[Saved data entries]
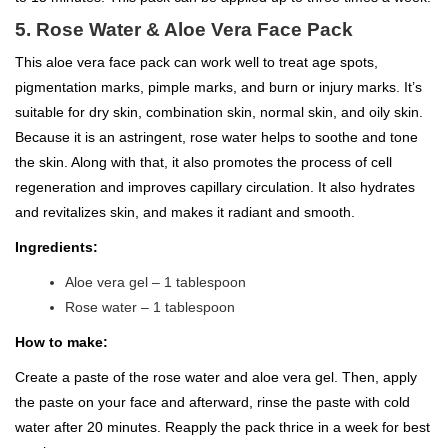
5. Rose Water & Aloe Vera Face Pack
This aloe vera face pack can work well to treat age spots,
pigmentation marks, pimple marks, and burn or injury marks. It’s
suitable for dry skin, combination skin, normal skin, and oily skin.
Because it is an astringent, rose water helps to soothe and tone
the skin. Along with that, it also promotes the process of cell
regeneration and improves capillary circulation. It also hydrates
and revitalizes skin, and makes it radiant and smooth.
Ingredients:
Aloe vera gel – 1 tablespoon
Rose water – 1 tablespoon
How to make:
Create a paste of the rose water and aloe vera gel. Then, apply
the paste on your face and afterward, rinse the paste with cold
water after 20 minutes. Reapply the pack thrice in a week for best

TASK REQUIREMENTS → Without the pictures, restate all of the entries above verbatim.

YOUR RESPONSE →
5. Rose Water & Aloe Vera Face Pack
This aloe vera face pack can work well to treat age spots,
pigmentation marks, pimple marks, and burn or injury marks. It’s
suitable for dry skin, combination skin, normal skin, and oily skin.
Because it is an astringent, rose water helps to soothe and tone
the skin. Along with that, it also promotes the process of cell
regeneration and improves capillary circulation. It also hydrates
and revitalizes skin, and makes it radiant and smooth.
Ingredients:
Aloe vera gel – 1 tablespoon
Rose water – 1 tablespoon
How to make:
Create a paste of the rose water and aloe vera gel. Then, apply
the paste on your face and afterward, rinse the paste with cold
water after 20 minutes. Reapply the pack thrice in a week for best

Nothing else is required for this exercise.